# update to BIG SHOW



## my2scents (Oct 23, 2011)

Big show, big crowds, lotsa vendors, great food & entertainment........ BIG DISSAPOINTMENT! Saturday paid $100 for a booth, $10 for parking & made $42 profit in 9 hours! :shock: 
I have done the farmers market all last spring, summer & fall & never made less than $100 & most often made average of $300 & made as much as $450 in 4 hours every day that I was there so.
 Most of the vendors at this show are HOT AZ FISH GRease, people paid $500- $4000 for booths at this show & the general consensus is NO ONE IS MAKING MONEY.
 is it a sign of the times?
theres alot of imported junk there, cheap jewelry , cell phone covers, ugly fake handbags.
I think the crowd that buys that stuff doesn't appreciate handmade soap.
In the future I'll stick to the markets & small craft shows & bazaars.
Going back today but no expecting anything different :x


----------



## Hazel (Oct 23, 2011)

I'm so sorry to here your first day was bad. It does sound like if there are a lot of cheapo imported stuff for sale; then it's not a good show for handmade.

I hope today is better for you.


----------



## opalgirl (Oct 23, 2011)

So sorry that happened.  I too, do much better at smaller shows and farmers market.  I get so tired of these show organizers just letting anyone into a "craft" show.  I always ask how many direct sale type people are going to be there before I commit to a show.  Better luck next time.


----------



## Bigmoose (Oct 24, 2011)

Last year the most expensive show that I did was $300 for 2 days.  I sold over $1000.00 the first day and the second day was not to bad either.  I can't wait to go back this year.  Not all big shows are bad ones.

Bruce


----------



## Moonblossom (Oct 25, 2011)

I never did make it up there, DH wouldn't get out of bed early enough   :x  I'm sorry it was such a bad weekend good luck next time.


----------



## nattynoo (Oct 25, 2011)




----------



## timley (Jan 2, 2012)

it's a shame but I think you have to look at the price of the items your selling when it comes to space fees for fairs and markets.

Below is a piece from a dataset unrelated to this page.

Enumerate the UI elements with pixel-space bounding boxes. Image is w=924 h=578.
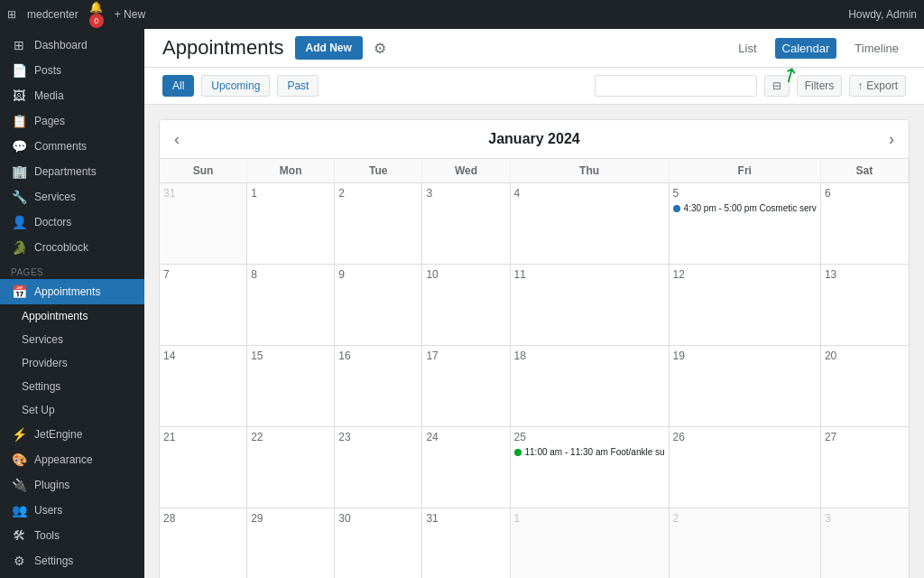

I went to 2 before christmas this year selling candles and tarts, along with burners. Both shows cost me $20 dollars for the space for a 6 hour event. They were both very small in a small urban community with poor turnout, but I managed to collect approx. $400 both shows, granite that wasn't all profit once you subtract my overhead for supplies but I was pleased, most of those that attended did purchase something from me. Now my point is my items sold for $1 to $16 each so I sold quite a bit to collect this amount of money, I looked into sugarloaf and they were quite expensive with 500 vendors, can't even carry what I would need to sell to make a profit! I am now making soap as well and looking forward to the upcoming season, I live in virginia so it starts up in March and I will stick with venues with fewer vendors and smaller both rental. I think you make out better and have a much better time.


----------